***** Exercise data *****

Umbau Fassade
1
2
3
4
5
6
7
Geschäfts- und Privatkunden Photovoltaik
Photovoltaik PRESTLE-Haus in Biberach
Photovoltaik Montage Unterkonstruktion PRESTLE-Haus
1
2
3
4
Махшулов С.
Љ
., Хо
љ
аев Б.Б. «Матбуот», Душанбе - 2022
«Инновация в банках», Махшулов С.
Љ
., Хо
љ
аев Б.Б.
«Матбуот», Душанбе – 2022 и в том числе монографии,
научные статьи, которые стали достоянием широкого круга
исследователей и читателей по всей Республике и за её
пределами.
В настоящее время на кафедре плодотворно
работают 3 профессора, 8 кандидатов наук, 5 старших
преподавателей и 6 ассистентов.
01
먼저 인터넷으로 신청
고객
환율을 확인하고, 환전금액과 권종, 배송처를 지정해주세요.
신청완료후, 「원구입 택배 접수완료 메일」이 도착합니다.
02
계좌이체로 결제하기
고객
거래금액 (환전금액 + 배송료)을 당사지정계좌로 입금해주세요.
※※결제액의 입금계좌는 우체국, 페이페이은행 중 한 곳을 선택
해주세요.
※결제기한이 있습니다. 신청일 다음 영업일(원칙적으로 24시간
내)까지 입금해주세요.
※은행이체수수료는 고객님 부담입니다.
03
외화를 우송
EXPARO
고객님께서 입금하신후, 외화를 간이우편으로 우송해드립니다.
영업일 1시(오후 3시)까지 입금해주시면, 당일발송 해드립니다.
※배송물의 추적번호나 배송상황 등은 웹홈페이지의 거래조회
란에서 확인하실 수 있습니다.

*****

What to work on: Please show every line of the entries above that contains the word "Photovoltaik".

Response to this task:
Geschäfts- und Privatkunden Photovoltaik
Photovoltaik PRESTLE-Haus in Biberach
Photovoltaik Montage Unterkonstruktion PRESTLE-Haus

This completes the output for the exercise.